Gambel oak is found in dry locations from 4000 to 8500 or even 10500 feet elevation. Dense thickets of Gambel oak shrubs cover many miles of western hills and riverbanks. Commonly known as Scrub oak, it grows as shrubs as low as 4 to 6 feet high, or as trees to 20 feet in height, with a trunk diameter of 6 to 8 inches; rarely it may reach 50 feet high and a diameter of 2 feet. The large tree form is more common in the southern parts of its range. Typical maximum age is only 80 years though a few trees reach 200 years.
Gambel oak and other southwestern oaks form an extensive group of hybrids called the Wavyleaf oaks. The leafs are typically 1 to 3 inches long and vary greatly in shape and variety of lobe pattern, some having little or no teeth or lobes. All these oaks interbreed and have been the cause for an enduring discussion among botanists about how to classify, relate, and name them. Other than Gambel oak, all oak species of this area are shrubs less than 10 feet high.

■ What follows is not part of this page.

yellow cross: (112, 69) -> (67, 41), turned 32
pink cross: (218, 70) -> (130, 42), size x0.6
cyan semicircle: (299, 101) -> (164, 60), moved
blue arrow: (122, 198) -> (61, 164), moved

Gamble oak provides important browse for mule deer, and for elk and bighorn sheep in summer. Porcupine and rabbits eat both foliage and the inner bark. Deer and numerous birds and small mammals including the wild turkey and Abert's squirrel eat the acorns. The wood is strong but tends to check so only a small amount is cut commercially, for firewood, near Salt Lake City.
The scientific name is Quercus gambelii , Gambel's oak. William Gambel was a young naturalist who collected plants here in 1844, about the time beaver pelts ceased to be the big business in the Rockies, and fifteen years before the Pike's Peak gold rush. Thomas Nutall first described the tree in 1848, and named the tree for Gambel.

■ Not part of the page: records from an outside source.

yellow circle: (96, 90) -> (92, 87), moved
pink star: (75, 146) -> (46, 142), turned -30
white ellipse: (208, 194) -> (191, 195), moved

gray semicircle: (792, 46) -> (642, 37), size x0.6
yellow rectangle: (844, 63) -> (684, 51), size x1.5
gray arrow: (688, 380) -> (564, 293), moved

Leaves have variable shape, and are often deeply lobed, with lobes rounded not pointed. The lobes are usually indented more than halfway to the center. The middle lobes are often the largest. The leaf length is 2 to 6 inches long, and 2 to 3 inches wide. Leaves are leathery in texture, and bright or dark green on the top surface.
Acorns are 1/2 to 1 inch long. The acorn cup is 2/5 to 3/5 inch wide, covering 1/3 to 1/2 of the acorn.
The bark is light gray, thick, ridged or deeply fissured, or in irregular plates or scales.